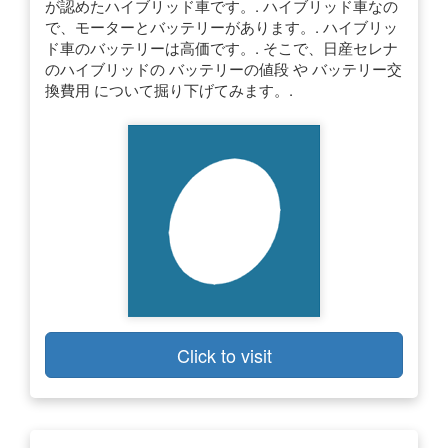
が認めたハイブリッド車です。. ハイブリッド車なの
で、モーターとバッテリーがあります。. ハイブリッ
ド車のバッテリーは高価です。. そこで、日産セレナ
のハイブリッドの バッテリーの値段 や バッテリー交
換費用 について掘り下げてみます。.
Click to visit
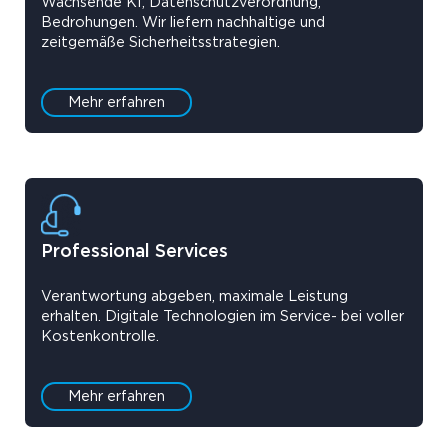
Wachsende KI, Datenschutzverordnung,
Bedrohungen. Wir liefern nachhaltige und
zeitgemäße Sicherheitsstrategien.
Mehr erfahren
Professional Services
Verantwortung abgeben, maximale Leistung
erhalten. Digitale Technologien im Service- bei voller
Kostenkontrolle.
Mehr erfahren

---

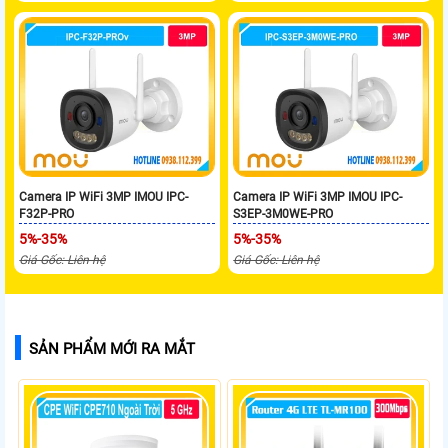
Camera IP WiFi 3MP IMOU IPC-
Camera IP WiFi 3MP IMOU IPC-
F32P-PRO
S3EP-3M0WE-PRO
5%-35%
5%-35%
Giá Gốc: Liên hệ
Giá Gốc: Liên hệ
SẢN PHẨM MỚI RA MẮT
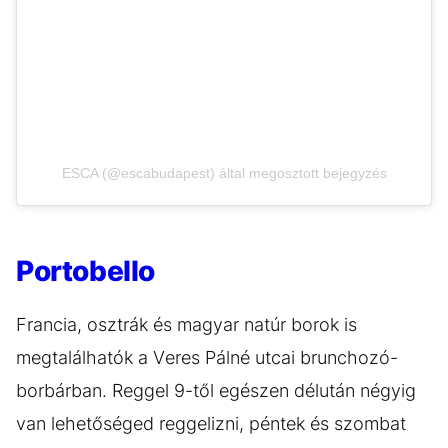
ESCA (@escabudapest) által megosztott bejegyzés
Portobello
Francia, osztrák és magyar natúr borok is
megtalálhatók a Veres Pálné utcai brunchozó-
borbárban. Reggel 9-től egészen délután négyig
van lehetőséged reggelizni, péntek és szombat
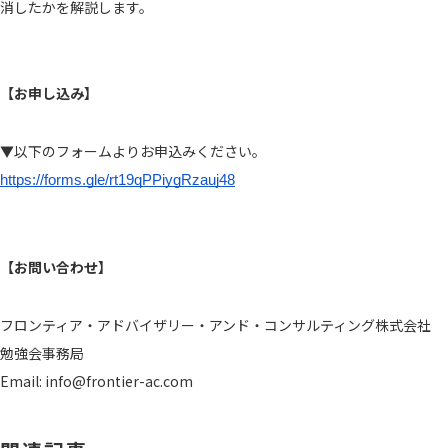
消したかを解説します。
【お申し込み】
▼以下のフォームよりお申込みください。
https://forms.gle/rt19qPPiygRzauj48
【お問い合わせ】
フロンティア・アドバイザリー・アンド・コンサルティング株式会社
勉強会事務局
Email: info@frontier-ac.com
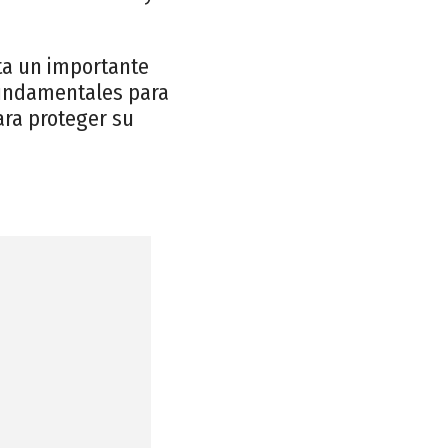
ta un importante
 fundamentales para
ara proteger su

--

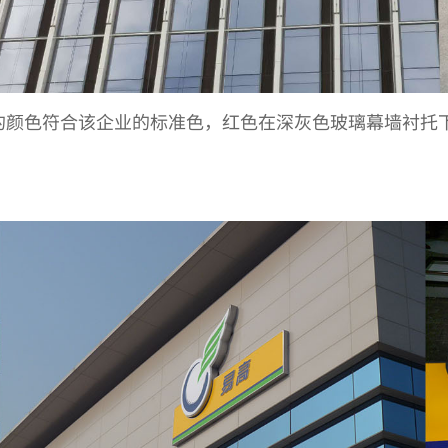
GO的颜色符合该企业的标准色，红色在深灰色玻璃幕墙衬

## [DIRECTIONS]
Skip every picture, and restate word for word only the lines above from the line containing "ESCA (@escabudapest) által" to the line containing "ara proteger su", both of them included.

## [ANSWER TO THE EXERCISE]
ESCA (@escabudapest) által megosztott bejegyzés
Portobello
Francia, osztrák és magyar natúr borok is
megtalálhatók a Veres Pálné utcai brunchozó-
borbárban. Reggel 9-től egészen délután négyig
van lehetőséged reggelizni, péntek és szombat
消したかを解説します。
【お申し込み】
▼以下のフォームよりお申込みください。
https://forms.gle/rt19qPPiygRzauj48
【お問い合わせ】
フロンティア・アドバイザリー・アンド・コンサルティング株式会社
勉強会事務局
Email: info@frontier-ac.com
ta un importante
 fundamentales para
ara proteger su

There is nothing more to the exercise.